There is what seems an interesting slip early in A.S. Byatt’s new novel. It is 1895. A young working-class man, Philip Warren, has been adopted by a liberal upper-class family, the Wellwoods. At the Kentish country home of Olive and Humphry Wellwood, a glorious Midsummer Party is in preparation. Humphry is a banker (though he will soon switch to journalism), and Olive is a famous children’s writer. Lucky Wellwood children, Tom, Dorothy, Phyllis and Hedda, are making paper lanterns. Philip reflects that, in his former life, he had to beg for scraps of paper to draw on; but these generous people throw away paper with unconcern. Byatt comments: ‘He looked up and had the disconcerting sense that Dorothy was reading his mind.’ There is a section break, and Byatt continues: ‘Dorothy had indeed, more or less accurately, followed Philip’s thoughts. She did not know how she had done that. She was a clever, careful child, who liked to think of herself as unhappy.’

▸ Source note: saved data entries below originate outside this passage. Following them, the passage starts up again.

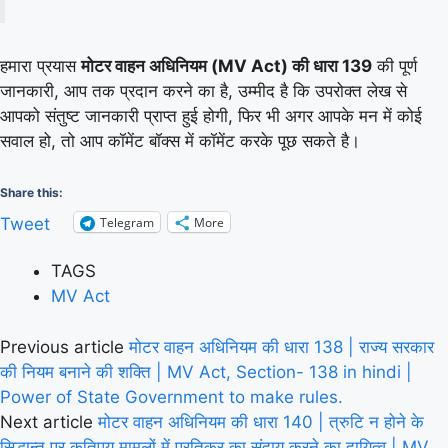
हमारा प्रयास
मोटर वाहन अधिनियम (MV Act) की धारा 139
की पूर्ण
जानकारी, आप तक प्रदान करने का है, उम्मीद है कि उपरोक्त लेख से
आपको संतुष्ट जानकारी प्राप्त हुई होगी, फिर भी अगर आपके मन में कोई
सवाल हो, तो आप कॉमेंट बॉक्स में कॉमेंट करके पूछ सकते है।
Share this:
Telegram
More
Tweet
TAGS
MV Act
Previous article
मोटर वाहन अधिनियम की धारा 138 | राज्य सरकार
की नियम बनाने की शक्ति | MV Act, Section- 138 in hindi |
Power of State Government to make rules.
Next article
मोटर वाहन अधिनियम की धारा 140 | त्रुटि न होने के
सिद्धान्त पर कतिपय मामलों में प्रतिकर का संदाय करने का दायित्व | MV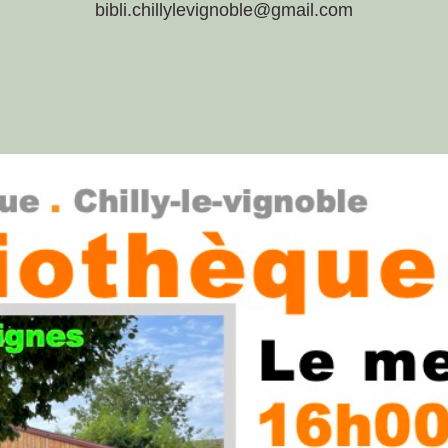
bibli.chillylevignoble@gmail.com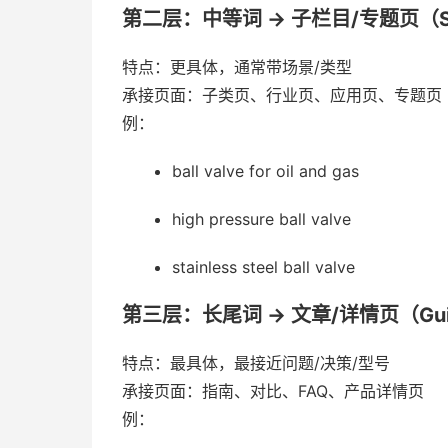
第二层：中等词 → 子栏目/专题页（Sub-c
特点：更具体，通常带场景/类型
承接页面：子类页、行业页、应用页、专题页
例：
ball valve for oil and gas
high pressure ball valve
stainless steel ball valve
第三层：长尾词 → 文章/详情页（Guide / 
特点：最具体，最接近问题/决策/型号
承接页面：指南、对比、FAQ、产品详情页
例：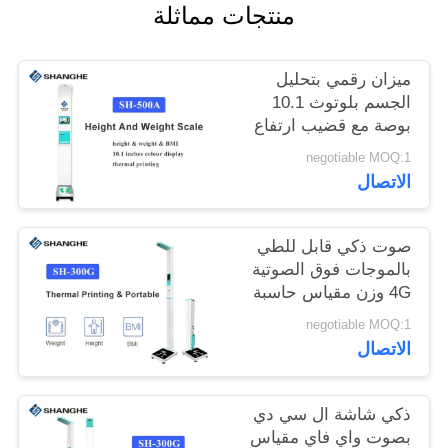
منتجات مماثلة
خريطة
الموقع
ميزان رقمي بتحليل
الجسم بلوتوث 10.1
بوصة مع قضيب ارتفاع
PRIVACY
negotiable MOQ:1
POLICY
الاتصال
صوت ذكي قابل للطي
بالموجات فوق الصوتية
4G وزن مقياس حاسبة
مؤشر كتلة الجسم
negotiable MOQ:1
الاتصال
ذكي شاشة ال سي دي
بصوت واي فاي مقياس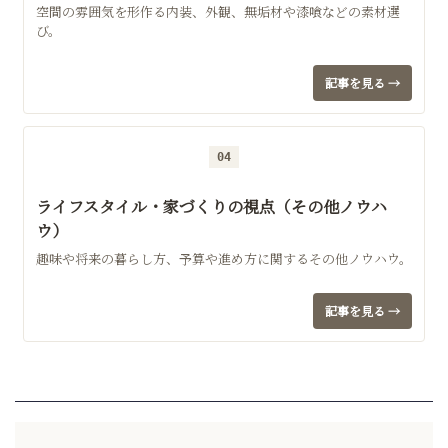
空間の雰囲気を形作る内装、外観、無垢材や漆喰などの素材選
び。
記事を見る →
04
ライフスタイル・家づくりの視点（その他ノウハ
ウ）
趣味や将来の暮らし方、予算や進め方に関するその他ノウハウ。
記事を見る →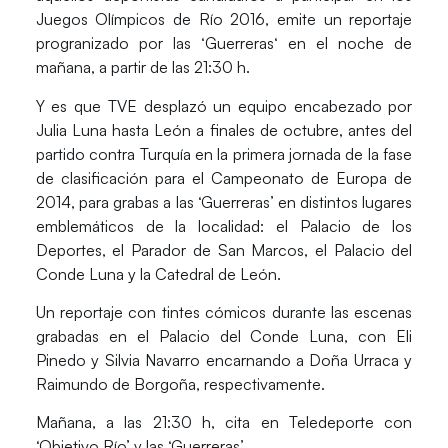
Juegos Olímpicos de Río 2016, emite un reportaje
progranizado por las ‘
Guerreras
‘ en el noche de
mañana, a partir de las 21:30 h.
Y es que TVE desplazó un equipo encabezado por
Julia Luna
hasta
León
a finales de octubre, antes del
partido contra Turquía en la primera jornada de la fase
de clasificación para el Campeonato de Europa de
2014, para grabas a las ‘Guerreras’ en distintos lugares
emblemáticos de la localidad: el Palacio de los
Deportes, el Parador de San Marcos, el Palacio del
Conde Luna y la Catedral de León.
Un reportaje con tintes cómicos durante las escenas
grabadas en el Palacio del Conde Luna, con
Eli
Pinedo
y
Silvia Navarro
encarnando a Doña Urraca y
Raimundo de Borgoña, respectivamente.
Mañana, a las 21:30 h, cita en Teledeporte con
‘Objetivo Río’ y las ‘Guerreras’.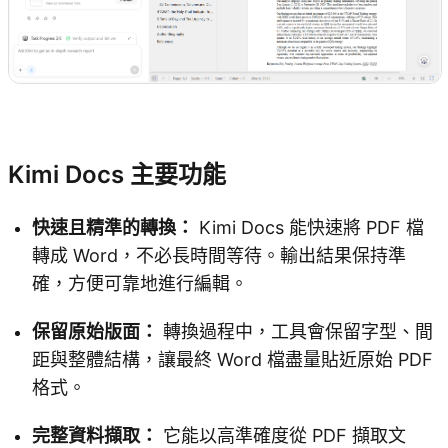
試用 Kimi Docs
Kimi Docs 主要功能
快速且精準的轉換：
Kimi Docs 能快速將 PDF 檔
轉成 Word，不必長時間等待。輸出結果保持準
確，方便可靠地進行編輯。
保留原始版面：
轉換過程中，工具會保留字型、間
距與整體結構，讓最終 Word 檔盡量貼近原始 PDF
格式。
完整資料擷取：
它能以高準確度從 PDF 擷取文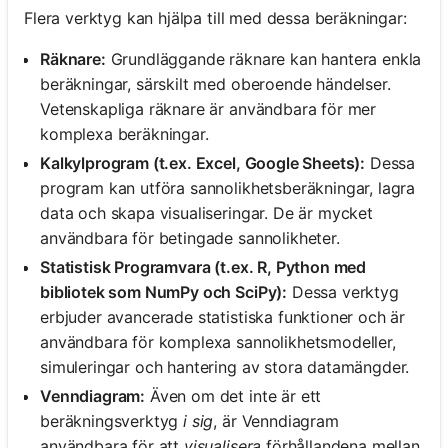
Flera verktyg kan hjälpa till med dessa beräkningar:
Räknare:
Grundläggande räknare kan hantera enkla
beräkningar, särskilt med oberoende händelser.
Vetenskapliga räknare är användbara för mer
komplexa beräkningar.
Kalkylprogram (t.ex. Excel, Google Sheets):
Dessa
program kan utföra sannolikhetsberäkningar, lagra
data och skapa visualiseringar. De är mycket
användbara för betingade sannolikheter.
Statistisk Programvara (t.ex. R, Python med
bibliotek som NumPy och SciPy):
Dessa verktyg
erbjuder avancerade statistiska funktioner och är
användbara för komplexa sannolikhetsmodeller,
simuleringar och hantering av stora datamängder.
Venndiagram:
Även om det inte är ett
beräkningsverktyg
i sig
, är Venndiagram
användbara för att
visualisera
förhållandena mellan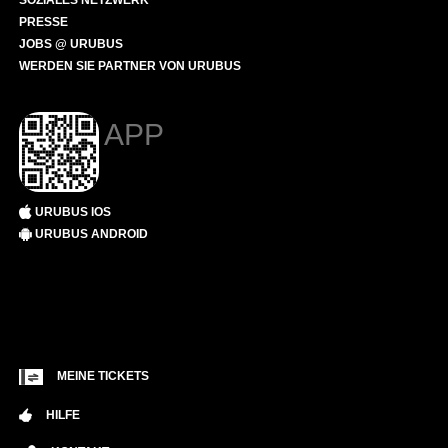
SOZIALES NETZWERK
PRESSE
JOBS @ URUBUS
WERDEN SIE PARTNER VON URUBUS
APP
URUBUS IOS
URUBUS ANDROID
MEINE TICKETS
HILFE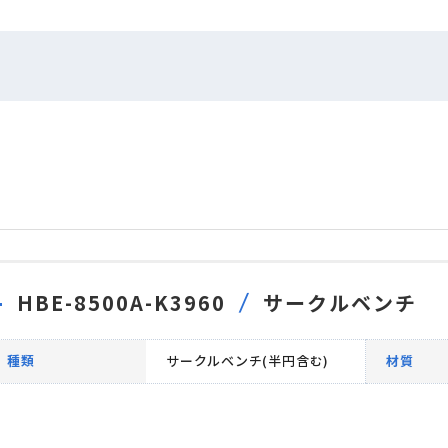
HBE-8500A-K3960
サークルベンチ
種類
サークルベンチ(半円含む)
材質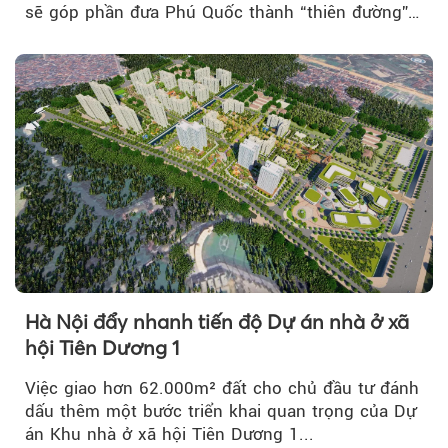
sẽ góp phần đưa Phú Quốc thành “thiên đường”
lập nghiệp hấp dẫn...
Hà Nội đẩy nhanh tiến độ Dự án nhà ở xã
hội Tiên Dương 1
Việc giao hơn 62.000m² đất cho chủ đầu tư đánh
dấu thêm một bước triển khai quan trọng của Dự
án Khu nhà ở xã hội Tiên Dương 1...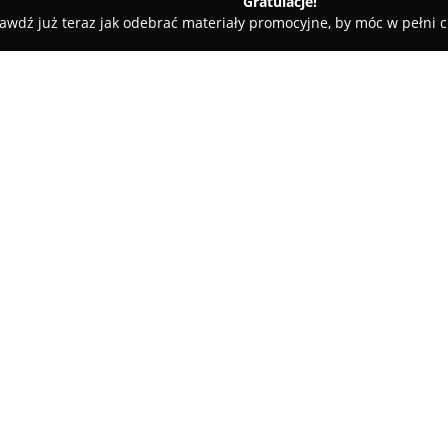
Gratulacje!
awdź już teraz jak odebrać materiały promocyjne, by móc w pełni c
yjazna
O firmie:
Apteka Przyjazna
zlokalizowan
Swarzędzu to jednostka farmace
indywidualne potrzeby pacjent
kompleksowe wsparcie, sięgają
Pokaż więcej >>
farmaceutycznych. W ofercie ap
suplementów diety oraz wyrob
różnorodnych potrzeb zdrowot
Kadra Apteki Przyjaznej składa
świadczą doradztwo na wysoki
kładziony jest nie tylko na po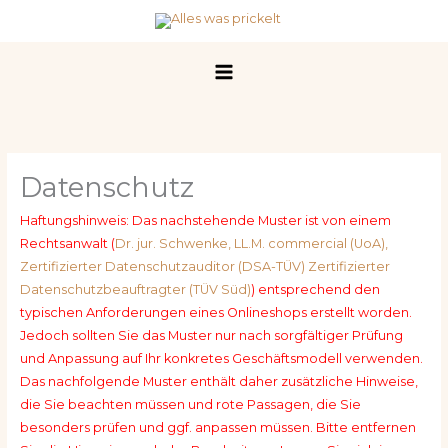
Zum
Inhalt
springen
Datenschutz
Haftungshinweis: Das nachstehende Muster ist von einem
Rechtsanwalt (
Dr. jur. Schwenke, LL.M. commercial (UoA),
Zertifizierter Datenschutzauditor (DSA-TÜV) Zertifizierter
Datenschutzbeauftragter (TÜV Süd)
) entsprechend den
typischen Anforderungen eines Onlineshops erstellt worden.
Jedoch sollten Sie das Muster nur nach sorgfältiger Prüfung
und Anpassung auf Ihr konkretes Geschäftsmodell verwenden.
Das nachfolgende Muster enthält daher zusätzliche Hinweise,
die Sie beachten müssen und rote Passagen, die Sie
besonders prüfen und ggf. anpassen müssen. Bitte entfernen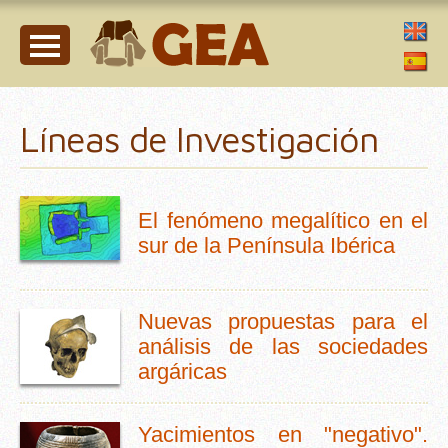
Líneas de Investigación
El fenómeno megalítico en el
sur de la Península Ibérica
Nuevas propuestas para el
análisis de las sociedades
argáricas
Yacimientos en "negativo".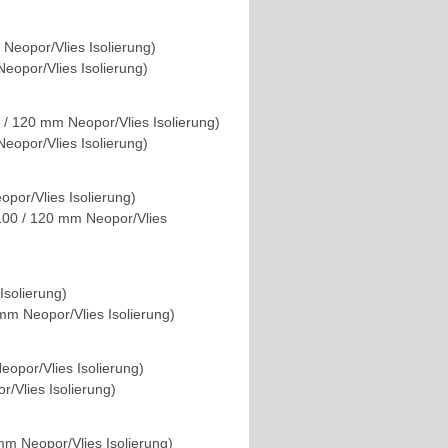
Neopor/Vlies Isolierung)
eopor/Vlies Isolierung)
 / 120 mm Neopor/Vlies Isolierung)
eopor/Vlies Isolierung)
por/Vlies Isolierung)
00 / 120 mm Neopor/Vlies
Isolierung)
mm Neopor/Vlies Isolierung)
opor/Vlies Isolierung)
r/Vlies Isolierung)
m Neopor/Vlies Isolierung)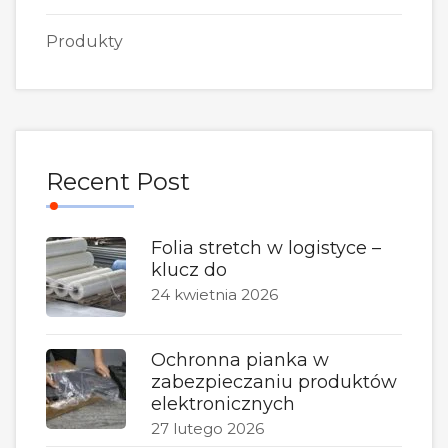
Produkty
Recent Post
Folia stretch w logistyce –
klucz do
24 kwietnia 2026
Ochronna pianka w
zabezpieczaniu produktów
elektronicznych
27 lutego 2026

We have instantly entered, with the finality of fairy tale, a familiar Byattian world, in which the author dances, with leaden slippers, around the thought-sleep of her characters. There is that teacherly, qualifying authorial judgment: ‘more or less accurately’. And then the apparent non sequitur: ‘She did not know how she had done that.’ Since Philip doesn’t confirm the accuracy of her reading, how could Dorothy really ever ‘not know how she had done that’? More likely, this is not a slip on Byatt’s part, and the novelist means exactly what she has written. She means that Dorothy was indeed accurate about Philip, but would never know how or why she possessed this accuracy. Thus in two brief sentences, a fictional character is given almost full marks for doing quite well, but in an exam she was not aware she was sitting.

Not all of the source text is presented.